Wikidata:Requests for comment/Current or contemporary location and country for events

From Wikidata
Jump to navigation Jump to search
An editor has requested the community to provide input on "Current or contemporary location and country for events" via the Requests for comment (RFC) process. This is the discussion page regarding the issue.

If you have an opinion regarding this issue, feel free to comment below. Thank you!

What might might seem simple requests "Show me all battles that occurred within the current boundaries of Poland" and "Show me all battles on Prussian soil" are fraught with problems.

Events that occur at a particular place can be characterised by coordinate location (P625), country (P17) and location (P276).

  • The coordinates are unambiguous, but as far as I know there is no SPARQL feature that allows country or any other level of admin area at a particular date to be deduced from it.
  • Should the country be the country at the time, or now. The former makes more sense in context, but disconnects it from contemporary geography. You could have separate entries for a battle and its battlefield, but that would normally be overkill.
  • So you could always quote a location for a event, and choose to use that to get the current country indirectly. We have no SPARQL query that returns historical country for a location at a point in time, but the use case for "Roman battles on Prussian soil" is rare. But this requires the location to be recognisable in current geography, when again a contemporary location might make more sense in context. But we are creating a dataset for modern people, so modern locations seem best.

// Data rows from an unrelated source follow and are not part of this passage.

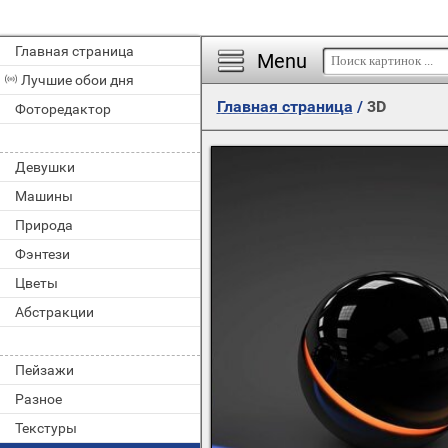
Главная страница
Menu
Лучшие обои дня
Главная страница
/
3D
Фоторедактор
Девушки
Машины
Природа
Фэнтези
Цветы
Абстракции
Пейзажи
Разное
Текстуры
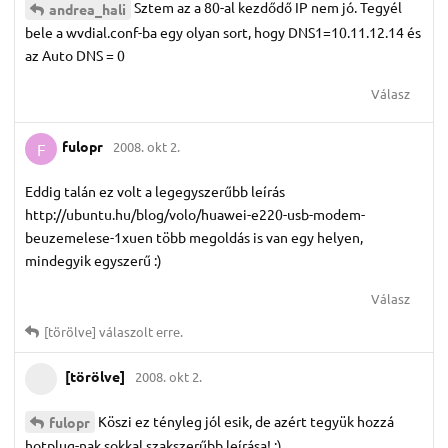
Sztem az a 80-al kezdődő IP nem jó. Tegyél
andrea_hali
bele a wvdial.conf-ba egy olyan sort, hogy DNS1=10.11.12.14 és
az Auto DNS = 0
Válasz
fulopr
2008. okt 2.
F
Eddig talán ez volt a legegyszerűbb leírás
http://ubuntu.hu/blog/volo/huawei-e220-usb-modem-
beuzemelese-1xuen több megoldás is van egy helyen,
mindegyik egyszerű :)
Válasz
[törölve]
válaszolt erre.
[törölve]
2008. okt 2.
Köszi ez tényleg jól esik, de azért tegyük hozzá
fulopr
hotplug-nak sokkal szakszerűbb leírása! :)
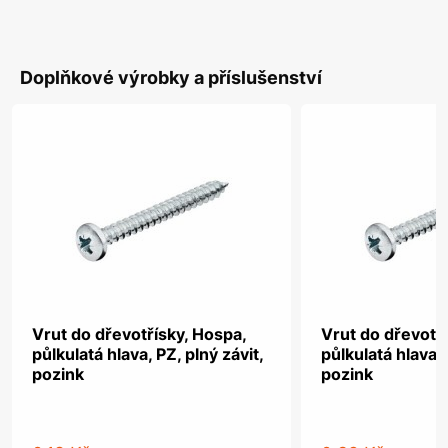
Doplňkové výrobky a příslušenství
Vrut do dřevotřísky, Hospa,
Vrut do dřevotř
půlkulatá hlava, PZ, plný závit,
půlkulatá hlava, 
pozink
pozink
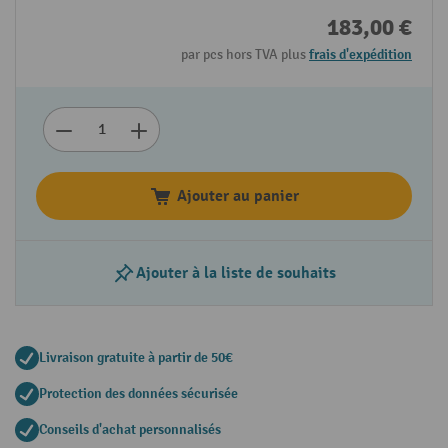
183,00 €
par pcs hors TVA plus
frais d'expédition
Ajouter au panier
Ajouter à la liste de souhaits
Livraison gratuite à partir de 50€
Protection des données sécurisée
Conseils d'achat personnalisés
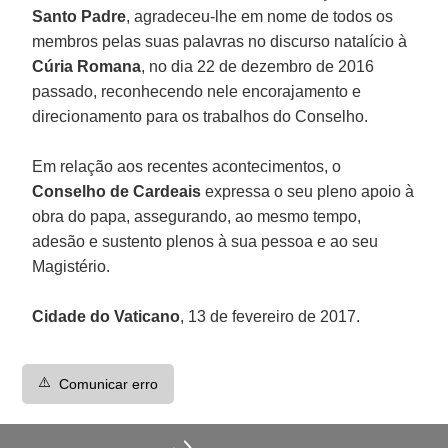
Santo Padre
, agradeceu-lhe em nome de todos os
membros pelas suas palavras no discurso natalício à
Cúria Romana
, no dia 22 de dezembro de 2016
passado, reconhecendo nele encorajamento e
direcionamento para os trabalhos do Conselho.
Em relação aos recentes acontecimentos, o
Conselho de Cardeais
expressa o seu pleno apoio à
obra do papa, assegurando, ao mesmo tempo,
adesão e sustento plenos à sua pessoa e ao seu
Magistério.
Cidade do Vaticano
, 13 de fevereiro de 2017.
⚠️
Comunicar erro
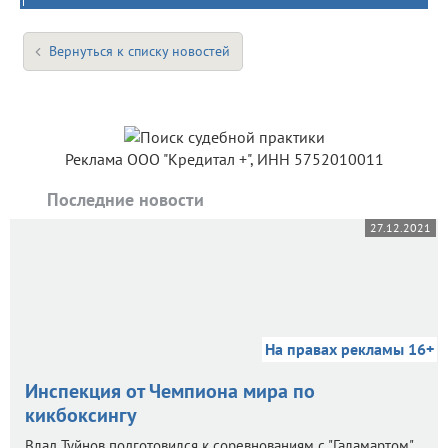
Вернуться к списку новостей
Реклама ООО "Кредитал +", ИНН 5752010011
Последние новости
27.12.2021
На правах рекламы 16+
Инспекция от Чемпиона мира по
кикбоксингу
Влад Туйнов подготовился к соревнованиям с "Галамартом".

Historians tend to talk about "modern day X", but we don't currently handle that in WD. I suggested a new property "contemporary_country" to go with country of origin (P495) and country of citizenship (P27), as country (P17) is often abused, but that wasn't popular (Property_talk:P17#Possible_new_property_contemporary_country)

My proposal would be events have the country at the time, and a contemporaneous warning put in place, and best practice suggested that the location used be both modern and be accurate enough to not straddle multiple current countries (unlike Gaul (Q38060)). I don't know if that can be encoded as a constraint.

I'm conscious that my focus is narrowly on battles, so would appreciate input from other sorts of events. Sports seem to use contemporary country for example. Vicarage (talk) 09:01, 3 February 2024 (UTC)[reply]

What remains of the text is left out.